Descriptors are initialized with pipe(descr) in class constructor.
Then I have an array of objects of this class, preferably a STL
vector. If I initialize the vector with:

vector<object> objects(20);

all the objects have the same pipe descriptors (pipes are the same &
there is no point in have 20 of them)
this happens if I initialize with objects.push_back(...) as well. If I
initilize objects like that :

object* first_object = new object;
object* second_object = new object;

it is ok. (the descriptors given by pipe(descr); are different)

I want to use STL vector/list/whatever but it just doesn't work. I can
understand that vector<object> objects(20); may construct just one
object and then copy it 20 times, but shouldn't push_back() be any
better?

Please help.

Marcin Endraszka
 
R

Robert Bauck Hamar

Hi,

I am writing a simple irc-like server and came across weird behavior
while debugging. Could anyone tell me why the following happens :

I have a class which stores pipe descriptors as a member field.
Descriptors are initialized with pipe(descr) in class constructor.
Then I have an array of objects of this class, preferably a STL
vector. If I initialize the vector with:

vector<object> objects(20);

this calls

vector<object>::vector(vector<object>::size_type, const object& t=object());

so the definition of objects is the same as if you wrote

vector<object> objects(20, object());

and this creates 20 copies of the temporary created as second argument.
all the objects have the same pipe descriptors (pipes are the same &
there is no point in have 20 of them)
this happens if I initialize with objects.push_back(...) as well.

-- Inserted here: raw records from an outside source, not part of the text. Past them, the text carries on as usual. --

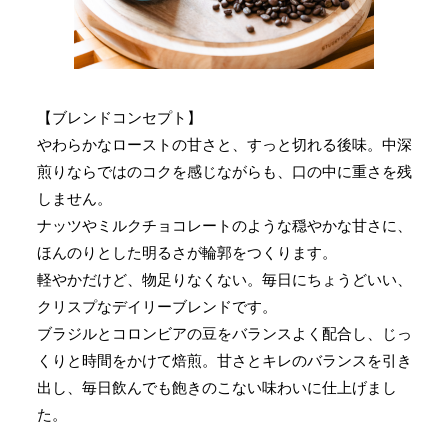
【ブレンドコンセプト】
やわらかなローストの甘さと、すっと切れる後味。中深
煎りならではのコクを感じながらも、口の中に重さを残
しません。
ナッツやミルクチョコレートのような穏やかな甘さに、
ほんのりとした明るさが輪郭をつくります。
軽やかだけど、物足りなくない。毎日にちょうどいい、
クリスプなデイリーブレンドです。
ブラジルとコロンビアの豆をバランスよく配合し、じっ
くりと時間をかけて焙煎。甘さとキレのバランスを引き
出し、毎日飲んでも飽きのこない味わいに仕上げまし
た。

What do you mean initialize with push_back?

vector<object> objects;
for (int i = 0; i < 20; ++i)
objects.push_back(object());

?

It's hard to guess without seeing any code.
 
J

John Harrison

Hi,

I am writing a simple irc-like server and came across weird behavior
while debugging. Could anyone tell me why the following happens :

I have a class which stores pipe descriptors as a member field.
Descriptors are initialized with pipe(descr) in class constructor.
Then I have an array of objects of this class, preferably a STL
vector. If I initialize the vector with:

vector<object> objects(20);

all the objects have the same pipe descriptors (pipes are the same &
there is no point in have 20 of them)
this happens if I initialize with objects.push_back(...) as well. If I
initilize objects like that :

object* first_object = new object;
object* second_object = new object;

it is ok. (the descriptors given by pipe(descr); are different)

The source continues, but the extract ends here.